Título: O aumento da obesidade
Autor:
Fonte: O Globo, 28/08/2010, Opinião, p. 7

As medidas antropométricas obtidas pela Pesquisa de Orçamentos Familiares 2008-2009 junto a mais de 190 mil pessoas de todas as idades trazem informações valiosas sobre o estado nutricional da população brasileira.

A comparação com inquéritos anteriores confirma o declínio da desnutrição infantil, observado desde a década de 1980, e ratifica sua aceleração na década de 2000, em particular nos estratos tradicionalmente mais afetados. É auspicioso constatar que o crescimento físico das crianças no Nordeste não mais se distingue do observado no Sudeste e que, em todas as regiões brasileiras, crianças que vivem nas áreas rurais crescem de forma semelhante às que vivem no meio urbano.

A mesma comparação com relação ao excesso de peso aponta quadro diverso. Em todas as idades, a partir de 5 anos, confirma-se a tendência de aumento acelerado do problema. Em crianças mais velhas e adolescentes, a frequência do excesso de peso, que vinha aumentando modestamente até o final dos anos 80, triplica nos últimos 20 anos, alcançando entre um quinto e um terço dos jovens. Em adultos, o excesso de peso aumenta continuamente desde meados da década de 70 e, no momento, é encontrado em cerca de metade dos brasileiros. Entre 2003 e 2009, a frequência de pessoas com excesso de peso aumentou em mais de um ponto percentual ao ano, indicando que, em cerca de dez anos, o excesso de peso poderia alcançar dois terços da população adulta do Brasil, magnitude idêntica à encontrada nos EUA.

Análises que realizamos sobre a tendência secular da desnutrição infantil indicam que o excepcional declínio do problema na década de 2000 ocorreu devido a melhorias no poder aquisitivo das famílias de menor renda, na escolaridade das mães e na cobertura de serviços básicos de saúde e saneamento. Tais melhorias decorreram de várias políticas públicas, incluindo a valorização do salário mínimo e programas de transferência de renda, a universalização do ensino fundamental e a expansão da Estratégia de Saúde da Família. A manutenção dessas políticas e o reforço de outras, como a expansão do saneamento, serão essenciais para que o problema da desnutrição infantil seja definitivamente resolvido no Brasil.

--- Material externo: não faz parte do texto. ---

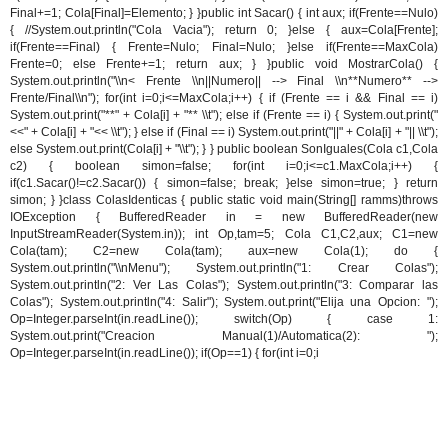
Final+=1; Cola[Final]=Elemento; } }public int Sacar() { int aux; if(Frente==Nulo)
{ //System.out.println("Cola Vacia"); return 0; }else { aux=Cola[Frente];
if(Frente==Final) { Frente=Nulo; Final=Nulo; }else if(Frente==MaxCola)
Frente=0; else Frente+=1; return aux; } }public void MostrarCola() {
System.out.println("\\n<
Frente \\n||Numero|| --> Final \\n**Numero** -->
Frente/Final\\n"); for(int i=0;i<=MaxCola;i++) { if (Frente == i && Final == i)
System.out.print("**" + Cola[i] + "** \\t"); else if (Frente == i) { System.out.print("
<<" + Cola[i] + "<< \\t"); } else if (Final == i) System.out.print("||" + Cola[i] + "|| \\t");
else System.out.print(Cola[i] + "\\t"); } } public boolean SonIguales(Cola c1,Cola
c2) { boolean simon=false; for(int i=0;i<=c1.MaxCola;i++) {
if(c1.Sacar()!=c2.Sacar()) { simon=false; break; }else simon=true; } return
simon; } }class ColasIdenticas { public static void main(String[] ramms)throws
IOException { BufferedReader in = new BufferedReader(new
InputStreamReader(System.in)); int Op,tam=5; Cola C1,C2,aux; C1=new
Cola(tam); C2=new Cola(tam); aux=new Cola(1); do {
System.out.println("\\nMenu"); System.out.println("1: Crear Colas");
System.out.println("2: Ver Las Colas"); System.out.println("3: Comparar las
Colas"); System.out.println("4: Salir"); System.out.print("Elija una Opcion: ");
Op=Integer.parseInt(in.readLine()); switch(Op) { case 1:
System.out.print("Creacion Manual(1)/Automatica(2): ");
Op=Integer.parseInt(in.readLine()); if(Op==1) { for(int i=0;i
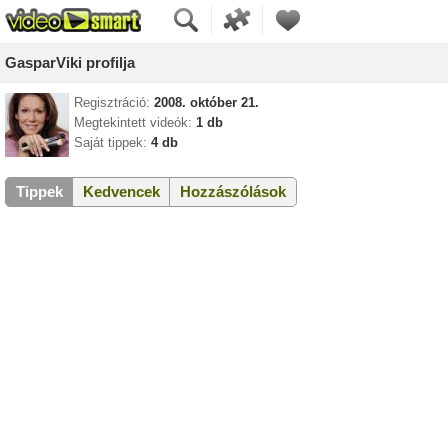
GasparViki profilja
Regisztráció:
2008. október 21.
Megtekintett videók:
1 db
Saját tippek:
4 db
Tippek
Kedvencek
Hozzászólások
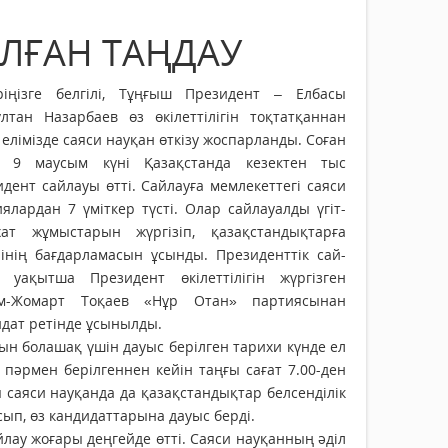
ЛҒАН ТАҢДАУ
ріңізге белгілі, Тұңғыш Президент – Елбасы
лтан Назарбаев өз өкілеттілігін тоқтатқан­нан
 елімізде саяси науқан өткізу жоспарланды. Соған
, 9 маусым күні Қазақстанда кезектен тыс
дент сай­лауы өтті. Сайлауға мем­лекеттегі саяси
ялар­дан 7 үміткер түсті. Олар сайлауалды үгіт-
хат жұмыстарын жүргізіп, қазақстандықтарға
рінің бағдарламасын ұсын­ды. Президенттік сай­
а уақытша Президент өкілеттілігін жүргізген
м-Жомарт Тоқаев «Нұр Отан» партиясынан
дат ретінде ұсынылды.
н болашақ үшін дауыс берілген тарихи күнде ел
әрмен берілгеннен кейін таңғы сағат 7.00-ден
 саяси науқанда да қазақстандықтар белсенділік
сып, өз кандидаттарына дауыс берді.
лау жоғары деңгейде өтті. Саяси науқанның әділ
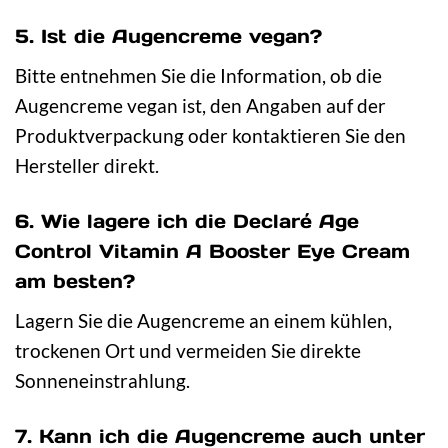
5. Ist die Augencreme vegan?
Bitte entnehmen Sie die Information, ob die
Augencreme vegan ist, den Angaben auf der
Produktverpackung oder kontaktieren Sie den
Hersteller direkt.
6. Wie lagere ich die Declaré Age
Control Vitamin A Booster Eye Cream
am besten?
Lagern Sie die Augencreme an einem kühlen,
trockenen Ort und vermeiden Sie direkte
Sonneneinstrahlung.
7. Kann ich die Augencreme auch unter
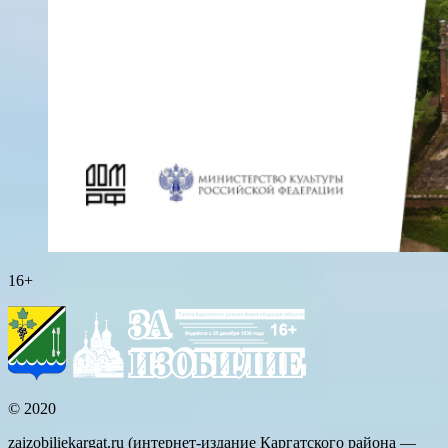
16+
© 2020
zaizobiliekargat.ru (интернет-издание Каргатского района —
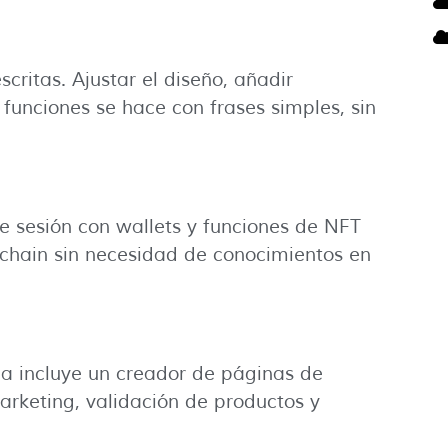
critas. Ajustar el diseño, añadir
 funciones se hace con frases simples, sin
de sesión con wallets y funciones de NFT
kchain sin necesidad de conocimientos en
a incluye un creador de páginas de
arketing, validación de productos y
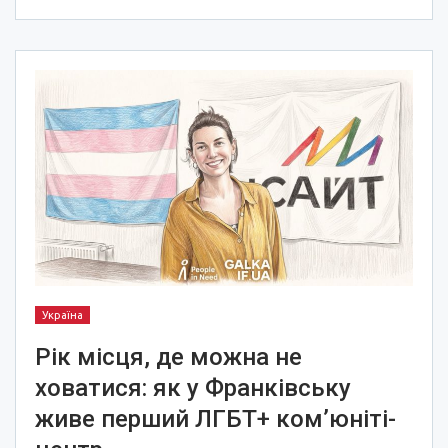
Україна
Рік місця, де можна не
ховатися: як у Франківську
живе перший ЛГБТ+ ком’юніті-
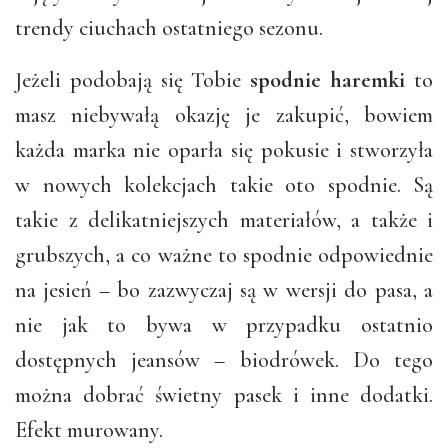
trendy ciuchach ostatniego sezonu.
Jeżeli podobają się Tobie
spodnie haremki
to
masz niebywałą okazję je zakupić, bowiem
każda marka nie oparła się pokusie i stworzyła
w nowych kolekcjach takie oto spodnie. Są
takie z delikatniejszych materiałów, a także i
grubszych, a co ważne to spodnie odpowiednie
na jesień – bo zazwyczaj są w wersji do pasa, a
nie jak to bywa w przypadku ostatnio
dostępnych jeansów – biodrówek. Do tego
można dobrać świetny pasek i inne dodatki.
Efekt murowany.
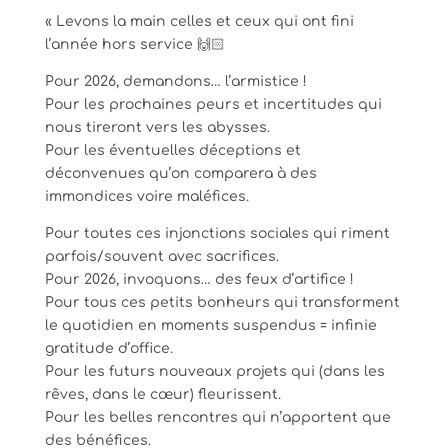
« Levons la main celles et ceux qui ont fini
l’année hors service 🙌🏻
Pour 2026, demandons… l’armistice !
Pour les prochaines peurs et incertitudes qui
nous tireront vers les abysses.
Pour les éventuelles déceptions et
déconvenues qu’on comparera à des
immondices voire maléfices.
Pour toutes ces injonctions sociales qui riment
parfois/souvent avec sacrifices.
Pour 2026, invoquons… des feux d’artifice !
Pour tous ces petits bonheurs qui transforment
le quotidien en moments suspendus = infinie
gratitude d’office.
Pour les futurs nouveaux projets qui (dans les
rêves, dans le cœur) fleurissent.
Pour les belles rencontres qui n’apportent que
des bénéfices.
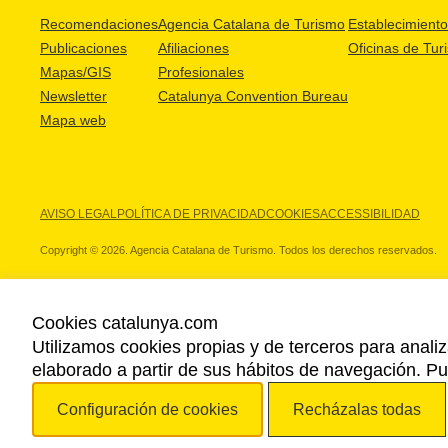
Recomendaciones
Agencia Catalana de Turismo
Establecimientos
Publicaciones
Afiliaciones
Oficinas de Tur
Mapas/GIS
Profesionales
Newsletter
Catalunya Convention Bureau
Mapa web
AVISO LEGAL
POLÍTICA DE PRIVACIDAD
COOKIES
ACCESSIBILIDAD
Copyright © 2026. Agencia Catalana de Turismo. Todos los derechos reservados.
Cookies catalunya.com
Utilizamos cookies propias y de terceros para analiz
NUESTROS PARTNERS
elaborado a partir de sus hábitos de navegación. 
Configuración de cookies
Recházalas todas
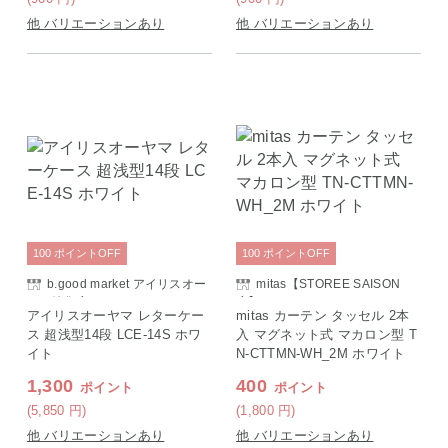
他 バリエーションあり
他 バリエーションあり
100
ポイント
OFF
100
ポイント
OFF
b.good market アイリスオー
mitas【STOREE SAISON
ヤマ特集店
店】
アイリスオーヤマ レターケー
mitas カーテン タッセル 2本
ス 超浅型14段 LCE-14S ホワ
入 マグネット式 マカロン型 T
イト
N-CTTMN-WH_2M ホワイト
1,300
400
ポイント
ポイント
(5,850
円
)
(1,800
円
)
他 バリエーションあり
他 バリエーションあり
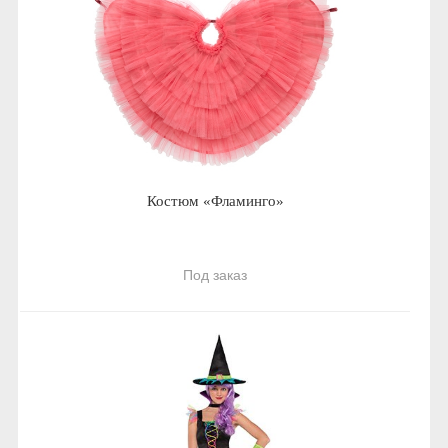
Костюм «Фламинго»
Под заказ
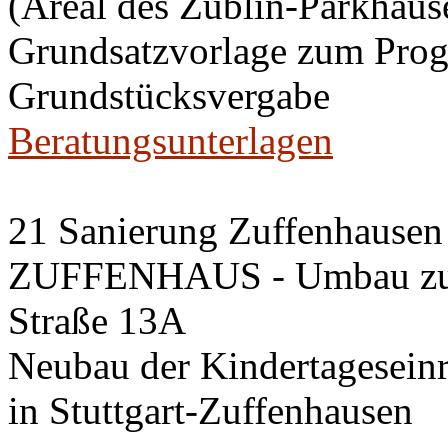
(Areal des Züblin-Parkhause
Grundsatzvorlage zum Pro
Grundstücksvergabe
Beratungsunterlagen
21 Sanierung Zuffenhausen 
ZUFFENHAUS - Umbau zum 
Straße 13A
Neubau der Kindertageseinri
in Stuttgart-Zuffenhausen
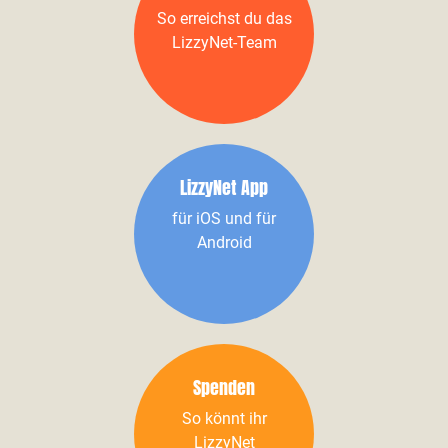
So erreichst du das
LizzyNet-Team
LizzyNet App
für iOS und für
Android
Spenden
So könnt ihr
LizzyNet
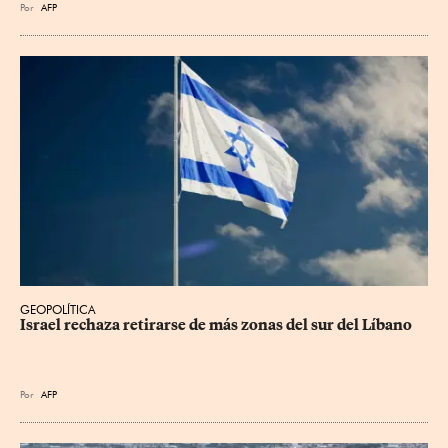
Por
AFP
GEOPOLÍTICA
Israel rechaza retirarse de más zonas del sur del Líbano
Por
AFP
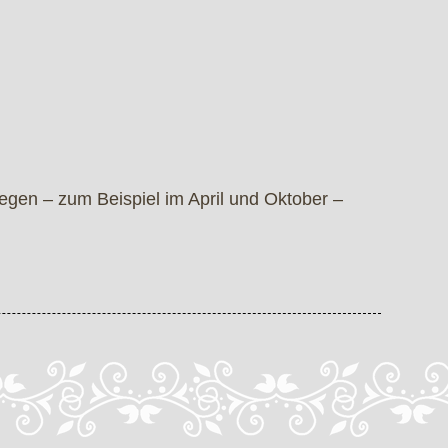
gen – zum Beispiel im April und Oktober –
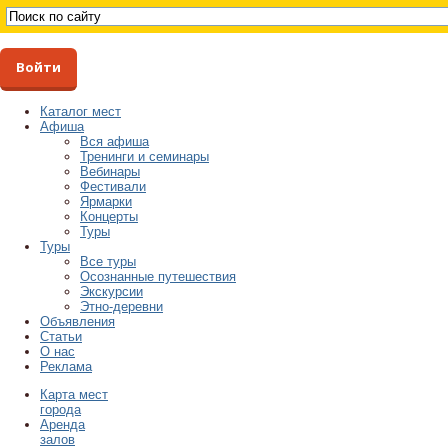
Войти
Каталог мест
Афиша
Вся афиша
Тренинги и семинары
Вебинары
Фестивали
Ярмарки
Концерты
Туры
Туры
Все туры
Осознанные путешествия
Экскурсии
Этно-деревни
Объявления
Статьи
О нас
Реклама
Карта мест
города
Аренда
залов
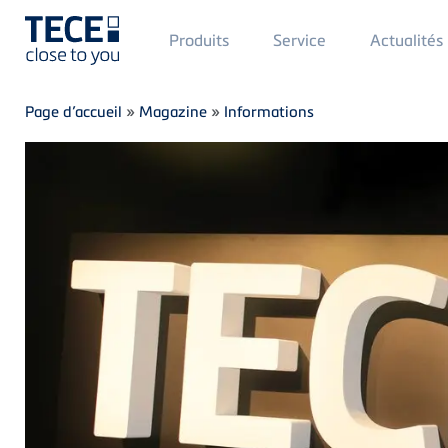
Main
Produits
Service
Actualités
Menü
1
Skip to main content
Breadcrumb
Page d’accueil
»
Magazine
»
Informations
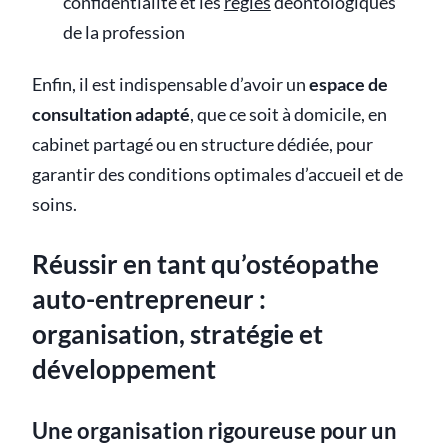
confidentialité et les
règles
déontologiques
de la profession
Enfin, il est indispensable d’avoir un
espace de
consultation adapté
, que ce soit à domicile, en
cabinet partagé ou en structure dédiée, pour
garantir des conditions optimales d’accueil et de
soins.
Réussir en tant qu’ostéopathe
auto-entrepreneur :
organisation, stratégie et
développement
Une organisation rigoureuse pour un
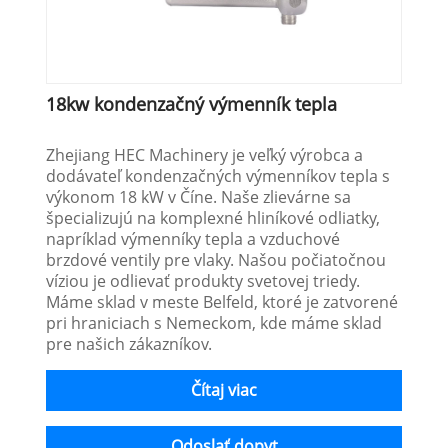
18kw kondenzačný výmenník tepla
Zhejiang HEC Machinery je veľký výrobca a
dodávateľ kondenzačných výmenníkov tepla s
výkonom 18 kW v Číne. Naše zlievárne sa
špecializujú na komplexné hliníkové odliatky,
napríklad výmenníky tepla a vzduchové
brzdové ventily pre vlaky. Našou počiatočnou
víziou je odlievať produkty svetovej triedy.
Máme sklad v meste Belfeld, ktoré je zatvorené
pri hraniciach s Nemeckom, kde máme sklad
pre našich zákazníkov.
Čítaj viac
Odoslať dopyt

Na medida em que a obesidade expressa o desequilíbrio entre ingestão e utilização de calorias, a explicação para o aumento da frequência dessa condição deve ser procurada em mudanças nos padrões de alimentação e de atividade física. Pesquisas de orçamento familiar revelam tendência crescente de substituição de alimentos básicos e tradicionais na dieta como arroz, feijão e hortaliças por refrigerantes, biscoitos, carnes processadas e comida pronta, implicando aumento na densidade energética das refeições e padrões de alimentação capazes de comprometer a autorregulação do balanço energético e aumentar o risco de obesidade. Estudos indicam que o aumento discreto na prática de atividade física no lazer certamente não foi suficiente para se contrapor à redução do dispêndio energético nas atividades ocupacionais.

A OMS chama a atenção para o aumento explosivo da obesidade em todo o mundo e sobre as graves consequências para a saúde da população e para os custos dos serviços de saúde, deixando claro que o enfrentamento consequente do problema pelos governos nacionais requer políticas públicas e ações intersetoriais que vão além de informar e educar os indivíduos. Tais políticas devem, essencialmente, propiciar um ambiente que estimule, apoie e proteja padrões saudáveis de alimentação e de atividade física. Passos importantes nessa direção foram dados recentemente no Brasil com a integração entre o Programa Nacional de Alimentação Escolar e a produção local de alimentos e a agricultura familiar e com a resolução da Anvisa que, a partir de dezembro de 2010, regulamentará a publicidade de alimentos ultraprocessados com conteúdo excessivo de açúcar, sal ou gorduras prejudiciais à saúde.

Ainda assim, o aumento explosivo da obesidade em todos os grupos de renda e em todas as regiões brasileiras reclama a implementação de outros passos defendidos pela OMS, incluindo intervenções no espaço urbano para facilitar a prática regular de atividade física e políticas fiscais que aumentem o acesso da população a alimentos saudáveis como frutas e hortaliças e limitem o consumo de alimentos ultraprocessados.

CARLOS AUGUSTO MONTEIRO é médico e professor do Departamento de Nutrição da Faculdade de Saúde Pública da Universidade de São Paulo.